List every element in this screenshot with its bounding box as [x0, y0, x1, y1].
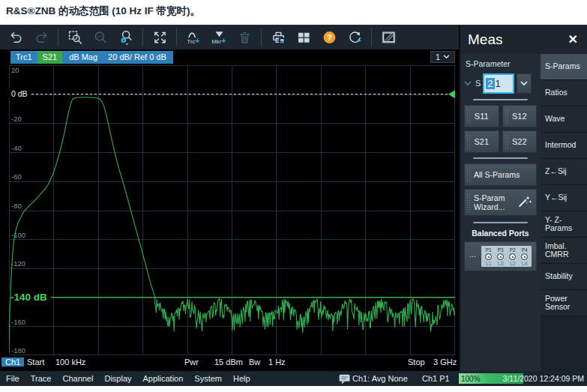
svg-text:-100: -100 — [11, 231, 25, 239]
sparam-prefix: S — [475, 79, 481, 88]
svg-text:-180: -180 — [11, 346, 25, 355]
add-trace-button[interactable]: Trc+ — [182, 26, 205, 49]
toolbar-group: ? — [265, 26, 367, 49]
display-icon — [380, 30, 397, 45]
sparam-wizard-label: S-Param Wizard... — [474, 193, 516, 211]
meas-panel-title: Meas — [468, 31, 502, 48]
chevron-down-icon[interactable] — [464, 81, 472, 86]
datetime: 3/11/2020 12:24:09 PM — [503, 371, 584, 386]
print-button[interactable] — [267, 26, 289, 49]
ports-graphic: P1L1P3L3P2L2P4L4 — [481, 246, 532, 267]
wand-icon — [517, 194, 533, 211]
undo-icon — [7, 30, 25, 45]
plot-area[interactable]: 20-20-40-60-80-100-120-160-1800 dB-140 d… — [9, 65, 455, 355]
redo-button[interactable] — [30, 26, 52, 49]
undo-button[interactable] — [4, 26, 27, 49]
sparam-input[interactable]: 2 1 — [483, 73, 514, 94]
channel-badge[interactable]: Ch1 — [1, 358, 24, 367]
port-connector: P4L4 — [521, 247, 528, 266]
menu-display[interactable]: Display — [104, 374, 131, 383]
svg-text:-160: -160 — [11, 318, 25, 326]
toolbar-group: 1:1 — [62, 26, 139, 49]
zoom-1to1-button[interactable]: 1:1 — [89, 26, 112, 49]
trace-name-badge[interactable]: Trc1 — [10, 51, 37, 64]
connector-icon — [497, 253, 504, 260]
channel-avg-status: Ch1: Avg None — [352, 371, 408, 386]
menu-channel[interactable]: Channel — [62, 374, 93, 383]
printer-icon — [270, 30, 287, 45]
app-window: 1:1Trc+Mkr+? Meas ✕ Trc1 S21 dB Mag 20 d… — [0, 25, 587, 386]
tab-wave[interactable]: Wave — [541, 106, 587, 132]
menu-help[interactable]: Help — [233, 374, 250, 383]
softtool-tab-strip: S-ParamsRatiosWaveIntermodZ←SijY←SijY- Z… — [541, 54, 587, 371]
stop-label: Stop — [408, 358, 425, 367]
start-label: Start — [27, 358, 44, 367]
tab-intermod[interactable]: Intermod — [541, 133, 587, 158]
menu-application[interactable]: Application — [143, 374, 184, 383]
menu-system[interactable]: System — [194, 374, 222, 383]
port-connector: P3L3 — [497, 247, 504, 266]
port-connector: P2L2 — [509, 247, 516, 266]
message-icon[interactable] — [338, 371, 352, 386]
menu-file[interactable]: File — [6, 374, 19, 383]
menu-trace[interactable]: Trace — [31, 374, 52, 383]
tab-s-params[interactable]: S-Params — [541, 54, 587, 79]
balanced-ports-button[interactable]: ... P1L1P3L3P2L2P4L4 — [464, 241, 537, 271]
refresh-icon — [346, 30, 364, 45]
help-button[interactable]: ? — [318, 26, 340, 49]
bw-value[interactable]: 1 Hz — [268, 358, 286, 367]
all-sparams-button[interactable]: All S-Params — [464, 163, 537, 186]
add-marker-button[interactable]: Mkr+ — [208, 26, 230, 49]
zoom-1to1-icon: 1:1 — [92, 30, 109, 45]
diagram-number-dropdown[interactable]: 1 — [430, 51, 455, 63]
svg-text:?: ? — [327, 32, 332, 41]
tab-imbal-cmrr[interactable]: Imbal. CMRR — [541, 238, 587, 263]
separator — [473, 222, 528, 223]
toolbar-separator — [58, 28, 58, 46]
svg-text:-80: -80 — [11, 202, 22, 210]
trash-icon — [236, 30, 253, 45]
trace-format-scale[interactable]: dB Mag 20 dB/ Ref 0 dB — [62, 51, 173, 64]
svg-text:-40: -40 — [11, 144, 22, 152]
sparam-button-s11[interactable]: S11 — [464, 105, 499, 127]
start-value[interactable]: 100 kHz — [55, 358, 85, 367]
balanced-ports-label: Balanced Ports — [464, 229, 537, 238]
help-icon: ? — [321, 30, 338, 45]
tab-ratios[interactable]: Ratios — [541, 80, 587, 106]
toolbar-group — [376, 26, 401, 49]
sync-button[interactable] — [343, 26, 366, 49]
tab-y-sij[interactable]: Y←Sij — [541, 185, 587, 211]
zoom-select-icon — [67, 30, 84, 45]
svg-text:-140 dB: -140 dB — [10, 292, 47, 303]
sparam-button-s22[interactable]: S22 — [502, 130, 538, 153]
tab-stability[interactable]: Stability — [541, 264, 587, 289]
tab-strip-filler — [541, 316, 587, 371]
chevron-down-icon — [520, 81, 528, 86]
tab-power-sensor[interactable]: Power Sensor — [541, 290, 587, 316]
screenshot-button[interactable] — [377, 26, 400, 49]
trace-param-badge[interactable]: S21 — [37, 51, 63, 64]
delete-button[interactable] — [233, 26, 256, 49]
page: R&S®ZNB 的动态范围 (10 Hz IF 带宽时)。 1:1Trc+Mkr… — [0, 0, 587, 392]
toolbar-separator — [176, 28, 177, 46]
sparam-combo: S 2 1 — [464, 72, 537, 94]
toolbar: 1:1Trc+Mkr+? — [0, 25, 459, 49]
sparameter-label: S-Parameter — [466, 59, 537, 68]
sparam-dropdown-button[interactable] — [517, 73, 532, 94]
zoom-select-button[interactable] — [64, 26, 86, 49]
tab-z-sij[interactable]: Z←Sij — [541, 159, 587, 184]
sparam-button-s12[interactable]: S12 — [502, 105, 538, 127]
pwr-value[interactable]: 15 dBm — [214, 358, 243, 367]
channel-footer: Ch1 Start 100 kHz Pwr 15 dBm Bw 1 Hz Sto… — [0, 357, 459, 370]
zoom-config-button[interactable] — [115, 26, 137, 49]
expand-button[interactable] — [148, 26, 171, 49]
meas-softtool-panel: S-Parameter S 2 1 S11S12S21S22 All S-Par… — [459, 54, 587, 371]
close-icon[interactable]: ✕ — [568, 32, 578, 46]
expand-icon — [151, 30, 169, 45]
tab-y-z-params[interactable]: Y- Z-Params — [541, 211, 587, 237]
svg-text:-20: -20 — [11, 115, 22, 123]
stop-value[interactable]: 3 GHz — [433, 358, 457, 367]
sparam-wizard-button[interactable]: S-Param Wizard... — [464, 189, 537, 216]
sparam-button-s21[interactable]: S21 — [464, 130, 499, 153]
windows-button[interactable] — [292, 26, 315, 49]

..............................

*Exercise description*.
What lines of the material above contain "select"? Return each of them.

*Expected output*.
zoom-select-icon — [67, 30, 84, 45]
zoom-select-button[interactable] — [64, 26, 86, 49]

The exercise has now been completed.